About 1,000 Dutch fans lost their pants at the World Cup — and they weren't even betting.

Seems they showed up for Friday's game against Ivory Coast in their traditional bright-orange trousers that bore a Dutch brewery's name and logo — a big no-no, since Budweiser is the exclusive beer of the World Cup — so FIFA officials gave the fans two choices: Lose the pants or don't enter the stadium. "So," the BBC reported, "the male fans promptly removed the trousers and watched the game in underpants."

Oddsmakers, looking ahead to the next Netherlands match, immediately set the over-under line at 1,500.

Oiling the presses

It won't make anybody forget the "Dewey Defeats Truman" headline, but Beckett Hockey prematurely went to press with 60,000 of its magazine covers proclaiming " 'Canes capture the Cup!" after Carolina won 5-0 to take a 2-0 lead over Edmonton in the Stanley Cup Final.

Alas, a stirring Oilers comeback has pushed the series to a deciding Game 7 tonight.

"It was a calculated risk," Beckett Hockey editor Al Muir told the Edmonton Sun. "At that point in time, it didn't look too risky. The funny thing is: I'm getting calls from Carolina, and they're all worried that I'm screwing with their karma."

Bumper snicker

"Fearless prediction," wrote Dan Daly of the Washington Times. "By the end of the month, the hottest-selling items in Pittsburgh will be 'I Brake For Ben Roethlisberger' bumper stickers."

Paging Dick Cheney

The world's funniest joke, as chosen by 350,000 online voters for a scientific survey conducted by Prof. Richard Wiseman of England's University of Hertfordshire:

"Two hunters are out in the woods in New Jersey when one of them collapses. He doesn't seem to be breathing, and his eyes are glazed.

"The other guy whips out his phone and calls the emergency services. He gasps, 'My friend is dead! What can I do?'

"The operator says: 'Calm down, I can help. First, let's make sure he's dead.'

"There is a silence, then a shot is heard.

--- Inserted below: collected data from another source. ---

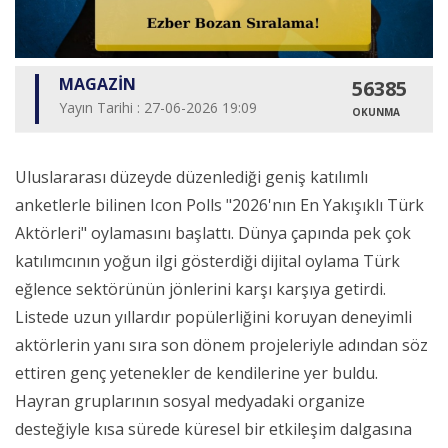
MAGAZİN
56385
Yayın Tarihi : 27-06-2026 19:09
OKUNMA
Uluslararası düzeyde düzenlediği geniş katılımlı
anketlerle bilinen Icon Polls "2026'nın En Yakışıklı Türk
Aktörleri" oylamasını başlattı. Dünya çapında pek çok
katılımcının yoğun ilgi gösterdiği dijital oylama Türk
eğlence sektörünün jönlerini karşı karşıya getirdi.
Listede uzun yıllardır popülerliğini koruyan deneyimli
aktörlerin yanı sıra son dönem projeleriyle adından söz
ettiren genç yetenekler de kendilerine yer buldu.
Hayran gruplarının sosyal medyadaki organize
desteğiyle kısa sürede küresel bir etkileşim dalgasına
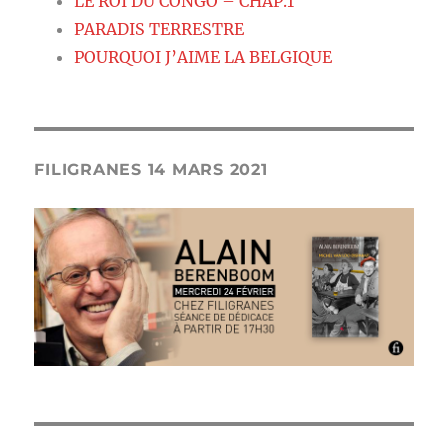
LE ROI DU CONGO – CHAP.1
PARADIS TERRESTRE
POURQUOI J’AIME LA BELGIQUE
FILIGRANES 14 MARS 2021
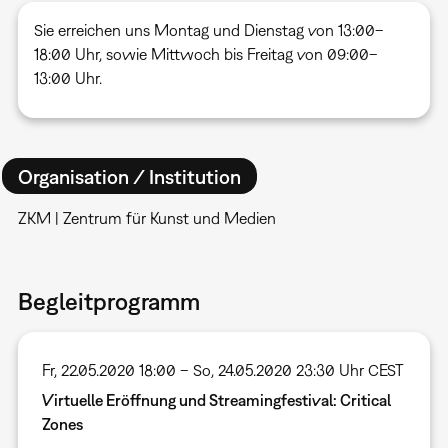
Sie erreichen uns Montag und Dienstag von 13:00–
18:00 Uhr, sowie Mittwoch bis Freitag von 09:00–
13:00 Uhr.
Organisation / Institution
ZKM | Zentrum für Kunst und Medien
Begleitprogramm
Fr, 22.05.2020 18:00 – So, 24.05.2020 23:30 Uhr CEST
Virtuelle Eröffnung und Streamingfestival: Critical
Zones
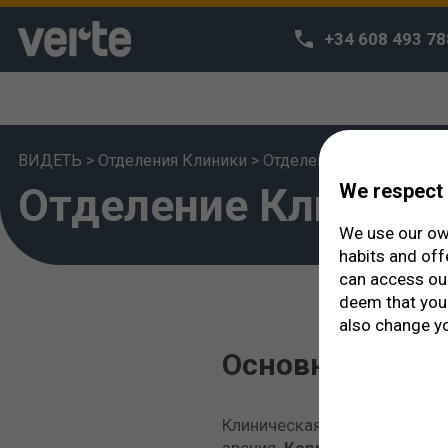
+34 608 493 78
ВИДЕТЬ
>
Отделения Клиники
>
Отделение Клинической
Отделение Клиниче
We respect 
We use our own
habits and off
can access o
deem that you 
also change yo
Основная техн
Клиническая оптометрия это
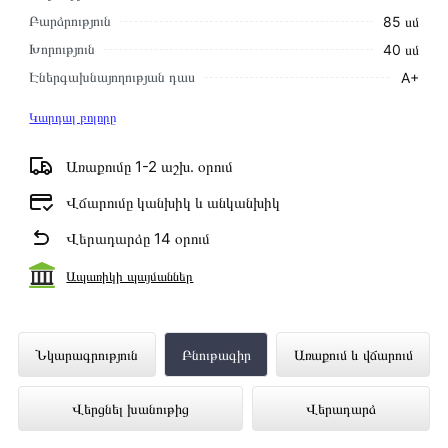
Բարձրություն
85 սմ
Խորություն
40 սմ
Էներգախնայողության դաս
A+
Կարդալ բոլորը
Առաքումը 1-2 աշխ․ օրում
Վճարումը կանխիկ և անկանխիկ
Վերադարձը 14 օրում
Ապառիկի պայմաններ
Լվացքի Մեքենա MIDEA
Նկարագրություն
Բնութագիր
Առաքում և վճարում
MFE06W60/W-C ներկայացված է
Վերցնել խանութից
Վերադարձ
Technomix առցանց խանութում լավագույն
գնով 109 900 դրամ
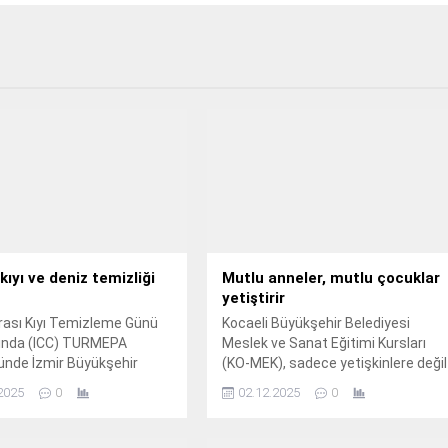
kıyı ve deniz temizliği
Mutlu anneler, mutlu çocuklar
yetiştirir
rası Kıyı Temizleme Günü
Kocaeli Büyükşehir Belediyesi
nda (ICC) TURMEPA
Meslek ve Sanat Eğitimi Kursları
ünde İzmir Büyükşehir
(KO-MEK), sadece yetişkinlere değil
si, Urla Belediyesi, çevre
çocukların geleceğine de katkı
2025
0
02.12.2025
0
ri ve meslek odaları iş
sunan eğitimler veriyor.
e Urla'da kıyı temizliği yapıldı.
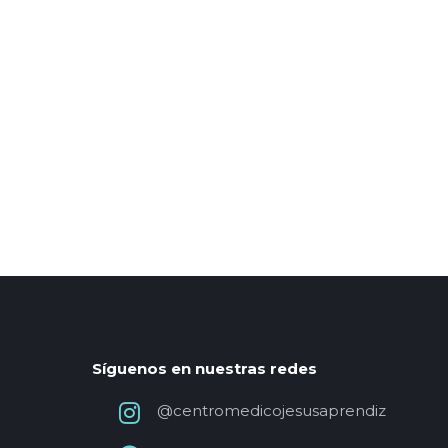
Síguenos en nuestras redes
@centromedicojesusaprendiz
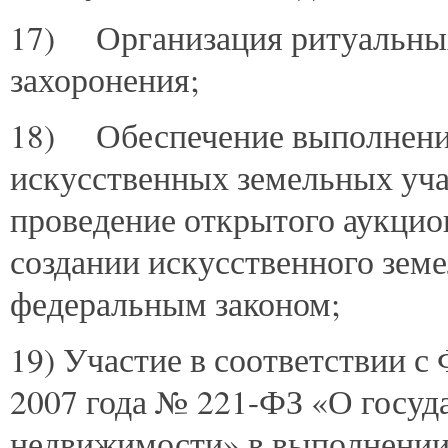
17) Организация ритуальных
захоронения;
18) Обеспечение выполнения
искусственных земельных уча
проведение открытого аукцион
создании искусственного земе
федеральным законом;
19) Участие в соответствии с
2007 года № 221-ФЗ «О госуд
недвижимости» в выполнении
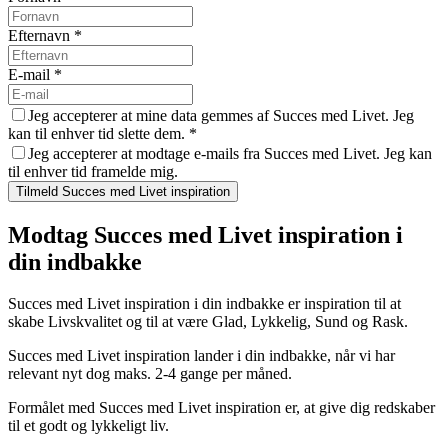
Efternavn
*
E-mail
*
Jeg accepterer at mine data gemmes af Succes med Livet. Jeg
kan til enhver tid slette dem.
*
Jeg accepterer at modtage e-mails fra Succes med Livet. Jeg kan
til enhver tid framelde mig.
Tilmeld Succes med Livet inspiration
Modtag Succes med Livet inspiration i
din indbakke
Succes med Livet inspiration i din indbakke er inspiration til at
skabe Livskvalitet og til at være Glad, Lykkelig, Sund og Rask.
Succes med Livet inspiration lander i din indbakke, når vi har
relevant nyt dog maks. 2-4 gange per måned.
Formålet med Succes med Livet inspiration er, at give dig redskaber
til et godt og lykkeligt liv.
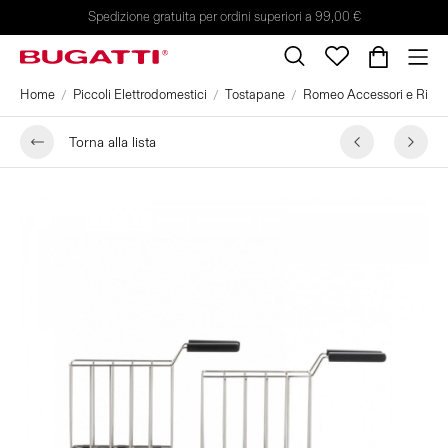
Spedizione gratuita per ordini superiori a 99,00 €
Home
Piccoli Elettrodomestici
Tostapane
Romeo Accessori e Rica
Torna alla lista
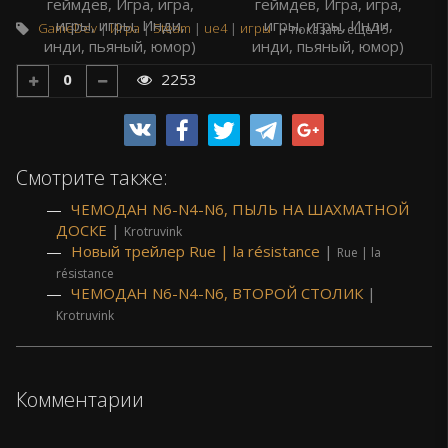
GameDev
Игра
Steam
ue4
игры
+ показать еще 15
0
2253
Смотрите также:
ЧЕМОДАН N6-N4-N6, ПЫЛЬ НА ШАХМАТНОЙ
ДОСКЕ
|
Krotruvink
Новый трейлер Rue | la résistance
|
Rue | la
résistance
ЧЕМОДАН N6-N4-N6, ВТОРОЙ СТОЛИК
|
Krotruvink
Комментарии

"Back on the phone, the guy says, 'OK, now what?' "

Pool report

David Thomas of the Fort Worth Star-Telegram, on the A's oft-injured Frank Thomas landing back on the disabled list last week: "If you had June 15 in the Big Hurt DL Pool, please report to the front desk to claim your prize."

Cutting the mustard

Fans at Detroit's Comerica Park are voting for the stadium's best hot-dog vendor in a monthlong "Higher Authority Hawker Challenge," with the people's choice to be announced July 21.

The selection format, no doubt, is wiener-take-all.